▸ **Task to carry out**
Print word for word the records from the line containing "Если Вы нашли предложение, аналогичное н" through the end.
══ Input
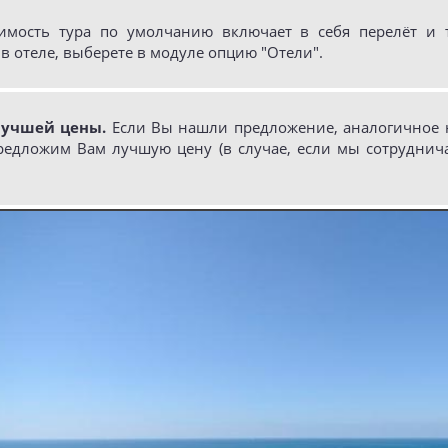
имость тура по умолчанию включает в себя перелёт и т
в отеле, выберете в модуле опцию "Отели".
лучшей цены.
Если Вы нашли предложение, аналогичное н
редложим Вам лучшую цену (в случае, если мы сотруднич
════
▸ **Solved exercise**
Если Вы нашли предложение, аналогичное н
редложим Вам лучшую цену (в случае, если мы сотруднич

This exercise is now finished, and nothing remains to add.